Our challenge is changing how people think about diversity. Diversity is not just about counting those of differing races, ethnicities, sexual orientation, socioeconomic status and religions on campus. It is also about sustaining a campus climate or culture where everyone feels that they are welcomed, respected, supported and valued.
In 1990, USC adopted the Carolinian Creed as its social honor code. This eloquent document speaks to what we value as a university while providing a vision that commits us to reaching beyond tolerance to inclusion. In part it says:
“I will discourage bigotry, while striving to learn from differences in people, ideas and opinions; I will demonstrate concern for others, their feelings, and their need for conditions which support their work and development.”
This is at the heart of what our university represents and what we should strive for in every interaction on campus. And this common understanding and respect for all students is becoming increasingly important as the nation’s demographics change.
According to a January article in The Chronicle of Higher Education, colleges and universities must prepare for what will be dramatic demographic shifts in our country. Half of the nation’s children younger than age 5 are minorities. There are also fewer children, with only 95 4-year-olds for every 100 18-year-olds today. As these trends shift, family income also is shrinking.
How will the University of South Carolina adapt to the student population of tomorrow? That is a real challenge and a real opportunity for us to reassess our vision for the future.
We already are implementing programs that will make the university more accessible to all students.
The Gamecock Guarantee and Opportunity Scholars program provides financial and academic support to students who are the first in their family to attend college and come from the lower end of the socioeconomic spectrum.
Gamecock Gateway is helping students get a firm foundation at Midlands Tech before they matriculate to earn their degree from USC.
Palmetto College offers a high-quality USC degree on regional campuses and online to students who are place-bound due to family or work obligations.
And the Carolina Completion Initiative aimed at helping Pell grant recipients graduate at higher rates earned White House recognition.
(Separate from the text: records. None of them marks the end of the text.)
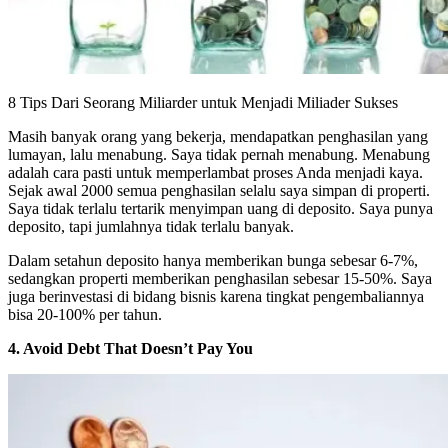
8 Tips Dari Seorang Miliarder untuk Menjadi Miliader Sukses
Masih banyak orang yang bekerja, mendapatkan penghasilan yang
lumayan, lalu menabung. Saya tidak pernah menabung. Menabung
adalah cara pasti untuk memperlambat proses Anda menjadi kaya.
Sejak awal 2000 semua penghasilan selalu saya simpan di properti.
Saya tidak terlalu tertarik menyimpan uang di deposito. Saya punya
deposito, tapi jumlahnya tidak terlalu banyak.
Dalam setahun deposito hanya memberikan bunga sebesar 6-7%,
sedangkan properti memberikan penghasilan sebesar 15-50%. Saya
juga berinvestasi di bidang bisnis karena tingkat pengembaliannya
bisa 20-100% per tahun.
4. Avoid Debt That Doesn’t Pay You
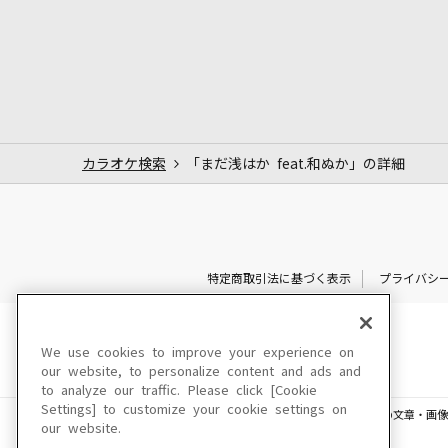
カラオケ検索
「まだ浅はか feat.和ぬか」の詳細
特定商取引法に基づく表示
プライバシ
We use cookies to improve your experience on
our website, to personalize content and ads and
to analyze our traffic. Please click [Cookie
Settings] to customize your cookie settings on
このサイトに掲載されている一切の文章・画像
our website.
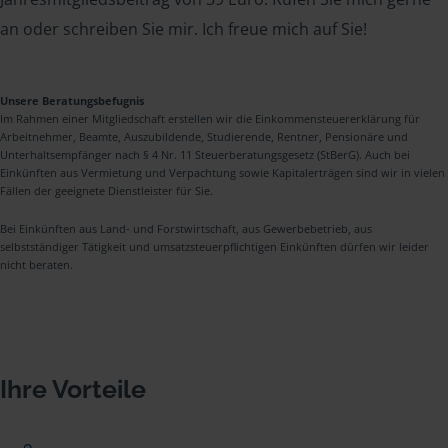
an oder schreiben Sie mir. Ich freue mich auf Sie!
Unsere Beratungsbefugnis
Im Rahmen einer Mitgliedschaft erstellen wir die Einkommensteuererklärung für
Arbeitnehmer, Beamte, Auszubildende, Studierende, Rentner, Pensionäre und
Unterhaltsempfänger nach § 4 Nr. 11 Steuerberatungsgesetz (StBerG). Auch bei
Einkünften aus Vermietung und Verpachtung sowie Kapitalerträgen sind wir in vielen
Fällen der geeignete Dienstleister für Sie.
Bei Einkünften aus Land- und Forstwirtschaft, aus Gewerbebetrieb, aus
selbstständiger Tätigkeit und umsatzsteuerpflichtigen Einkünften dürfen wir leider
nicht beraten.
Ihre Vorteile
These programs are a good start.
We can look to the three students who integrated our campus 50 years ago for inspiration. They knew that change was hard, but they were willing to take the first step. We must follow in their footsteps and continue their journey so that everyone has a role to play, no matter their unique life experiences. There is work to be done, and we are well on our way.
As we close this year of commemoration, we invite you to join us for the finale at 7:30 p.m. on Saturday at the Koger Center. USC will present Our Journey Forward, a free evening of music and dance and recognition of the students who set us on this journey.
This is a chance to remember our past, celebrate our progress and share our future. Come be a part of this next step in our journey.